Ваня ждал подходящего момента, чтобы попрощаться с поэтом, но Маяковский сам подошел к нему.
Предложил:
— Пойдемте погуляем по улицам Чарусы.
— Но ведь на дворе дождь.
— Люблю непогоду. Пошли. — Маяковский взял из рук антрепренера свое модное широкое пальто-реглан, закрыл шею цветным кашне, по самые глаза нахлобучил кепку. В толпе, валившей, к выходу, раздавались противоречивые суждения:
— Талантище… Обличитель… Штукарь… Певец революции…
Вышли из цирка. На улице Маяковского поджидали местные поэты, среди которых был Радугин, Кальянов и вихрастый парень, читавший стихи о самых лучших в мире бараках. Маяковский снял со щита намокшую афишу о своем выступлении, бережно свернул ее, сунул в широкий карман.
Окружив своего кумира, поэты по безлюдным, плохо освещенным улицам через весь город направились в университетский сад. Долго бродили там по темным, глухим аллеям. Маяковский расхваливал Леф.

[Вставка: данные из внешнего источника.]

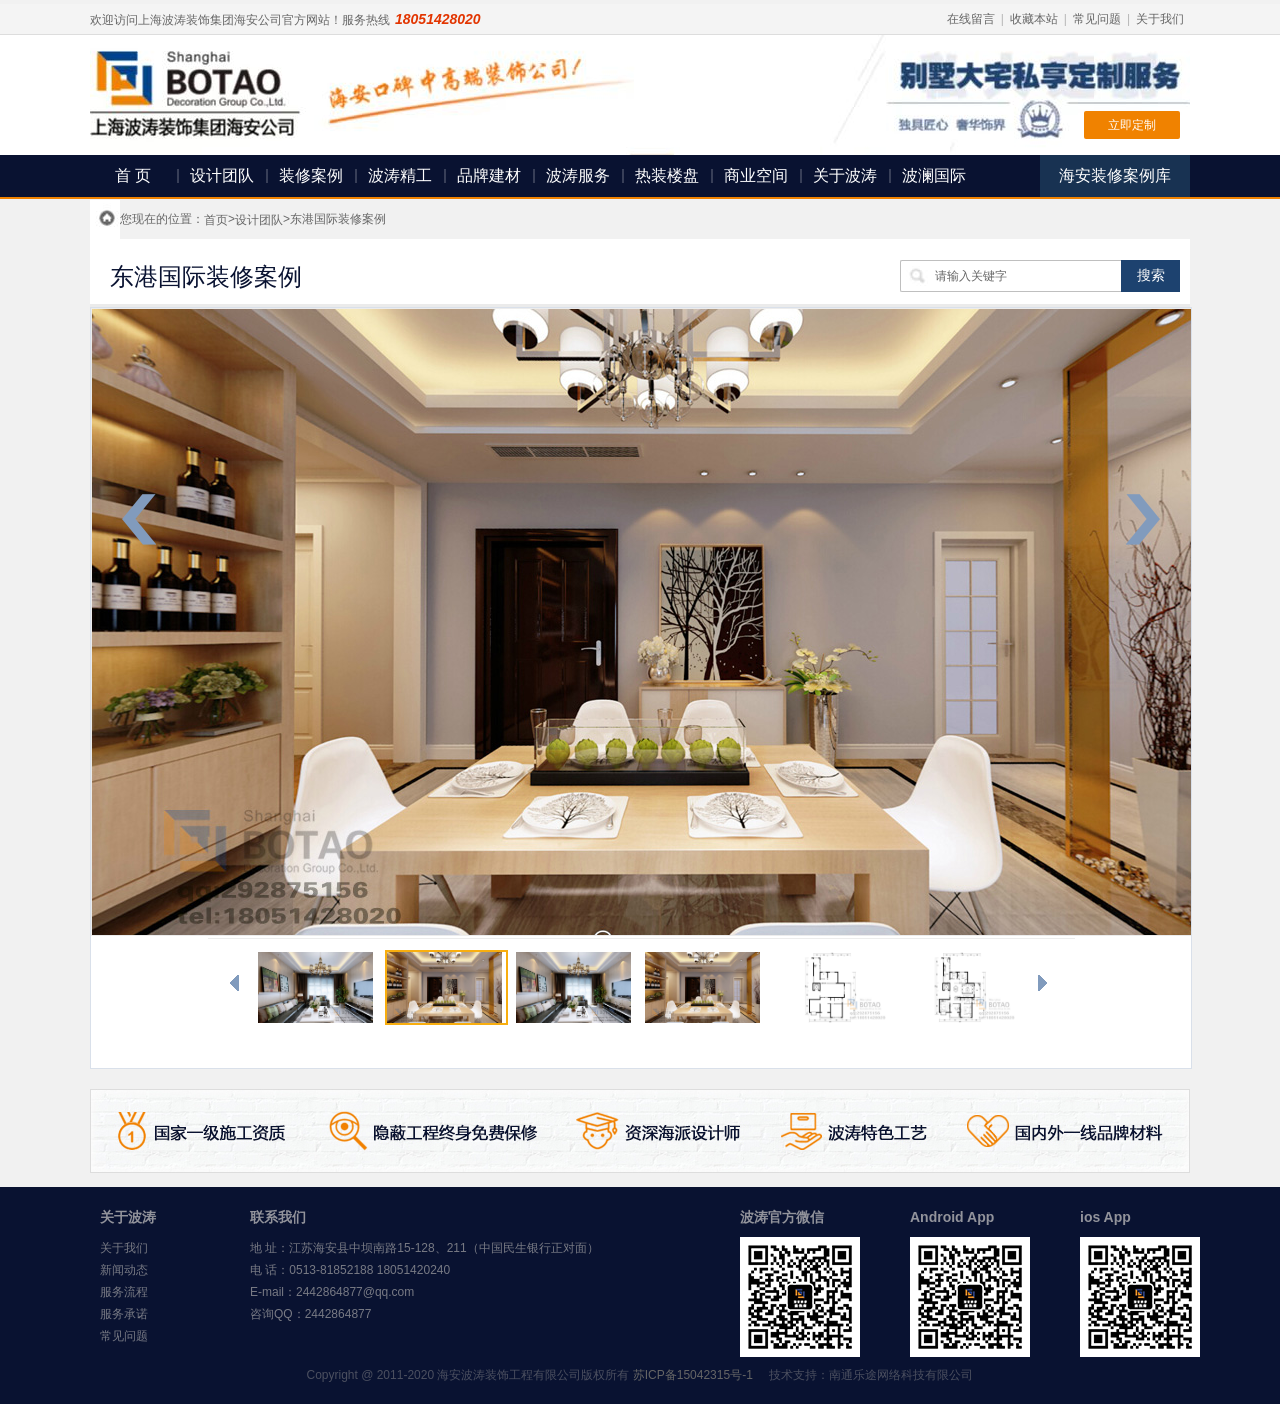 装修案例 (311, 175)
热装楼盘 (667, 175)
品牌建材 (489, 175)
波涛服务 (578, 175)
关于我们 (1160, 19)
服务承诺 (124, 1314)
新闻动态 (124, 1270)
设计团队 (222, 175)
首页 (216, 220)
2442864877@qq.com (355, 1292)
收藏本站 (1034, 19)
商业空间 (756, 175)
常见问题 (1097, 19)
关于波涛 (845, 175)
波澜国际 (934, 175)
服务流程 (124, 1292)
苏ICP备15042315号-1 (693, 1375)
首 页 (133, 175)
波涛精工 (400, 175)
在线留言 (971, 19) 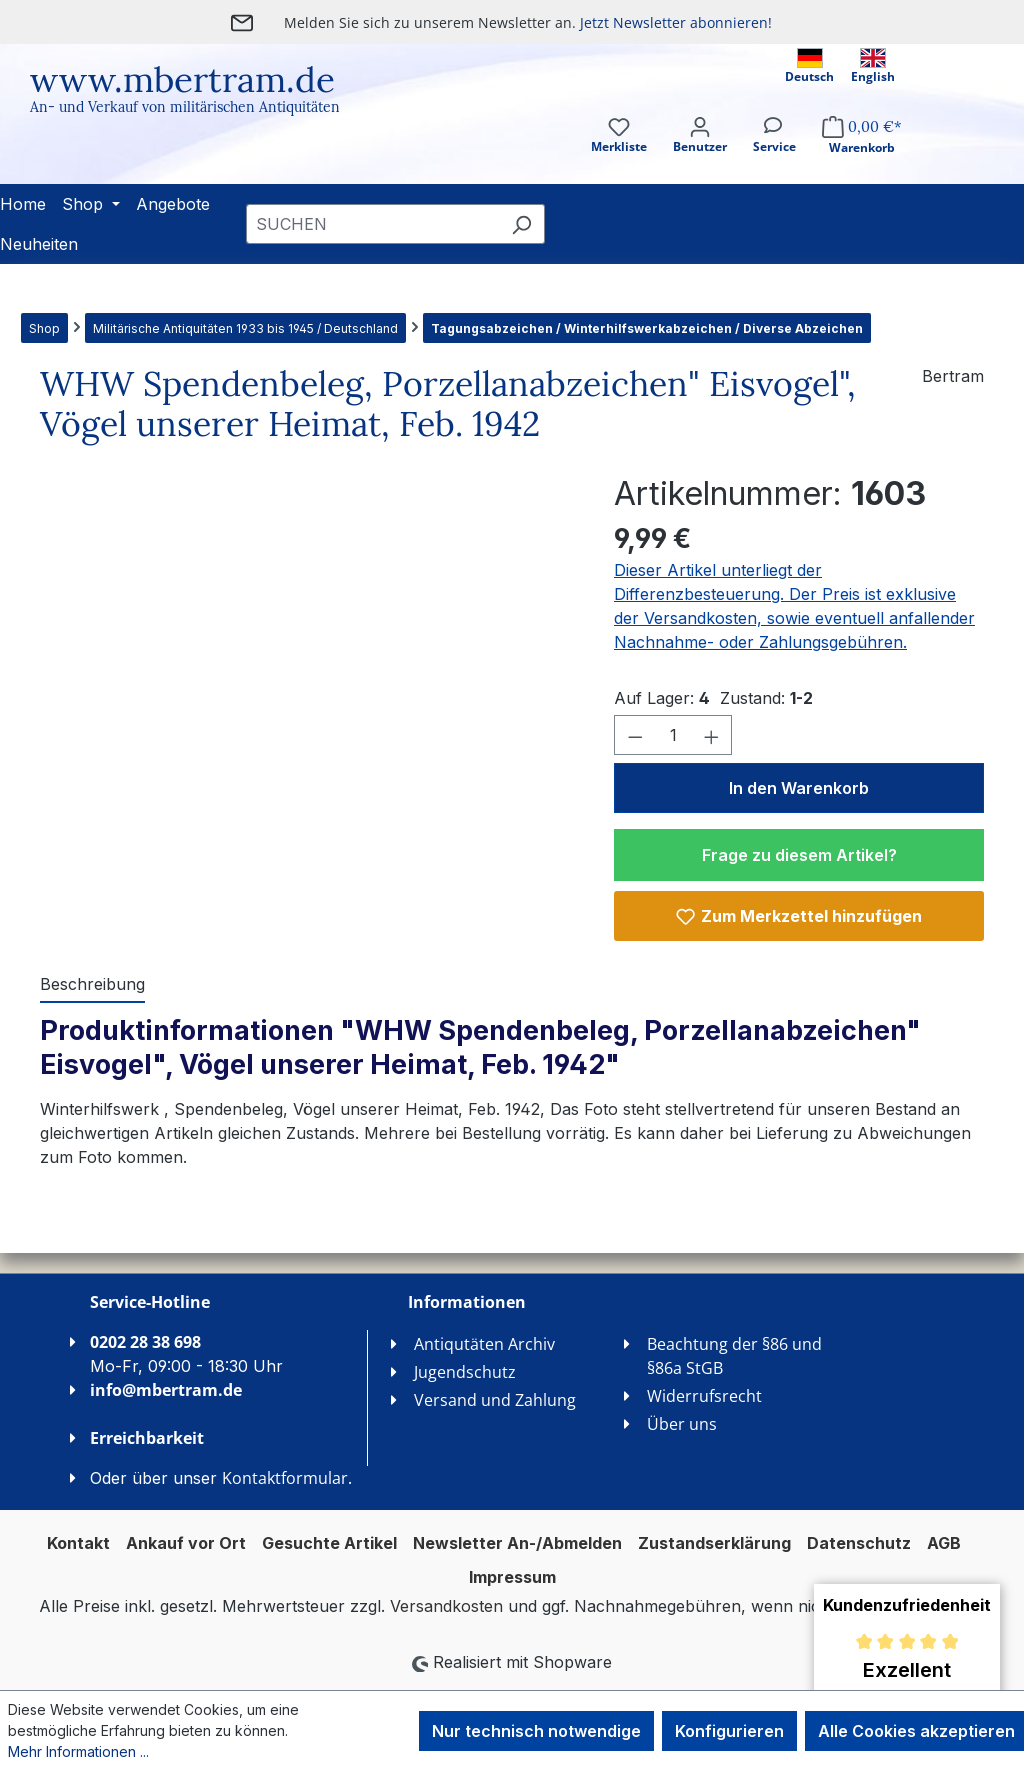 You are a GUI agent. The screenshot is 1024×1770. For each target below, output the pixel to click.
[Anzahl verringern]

— При ближайшем сотрудничестве литераторов Лефа работает Мейерхольд и немало других талантливых режиссеров. Лефовцы обтачивают материал для их постановок. Мы ставим пьесы, производим продукцию массового потребления, делаем обложки книг для сочинений Луначарского, для папиросных коробок, для Моссельпрома.
— Владимир Владимирович, вы были в Харькове, а сейчас приехали из Киева. Что там? — спросил Радугин.
— Консервативная часть русских поэтов остановилась в своем понимании украинской поэзии на Тарасе Шевченко. Шевченко для них предел. Совершенно иное представление об украинской поэзии у ассоциации Леф. Поэтам, объединившимся вокруг журнала «Леф», отлично известны имена новых украинских поэтов: Семенко, Шкурупия, Слесаренко. Мы договорились с украинскими футуристами. Достигнута полная согласованность в работе, в обороне, в наступлении. — Маяковский посмотрел на часы. Времени на широкий разговор не хватало.
Он заговорил отрывочно:
— Поэзия должна быть верной служанкой жизни… Люблю устные литературные вечера, они расширяют понятия слушателей… В языке следует оставить все свежее, современное, остальное — на помойку. Язык, как и социальная структура, как быт, одежда и все прочее, требует чистки, проветривания, мытья. Нельзя бояться корявых слов и корявых выражений. Больше того, за них надо драться с редакторами и отстаивать их. Нужно учиться «телеграфному» языку — писать как можно короче, — и тут же спросил, печатает ли «Чарусский пролетарий» местных поэтов.
Узнав, что печатает, обрадовался, заявил:
— Вы мне нравитесь. От вас даже не пахнет всеми этими символизмами, акмеизмами, натурализмами, которыми все еще продолжают грешить в Москве и Петрограде… Жаль, мне не удастся побывать в редакции «Чарусского пролетария», оставить им на развод два-три стиха. В пять часов мой поезд уходит в Москву.
Было очень тихо. Где-то на далекой колокольне глухо прозвучали два удара — приближалось утро.
Ваня опомнился. Он настолько увлекся Маяковским, что забыл: ему давно пора идти на работу. Такое случилось с ним первый раз в жизни.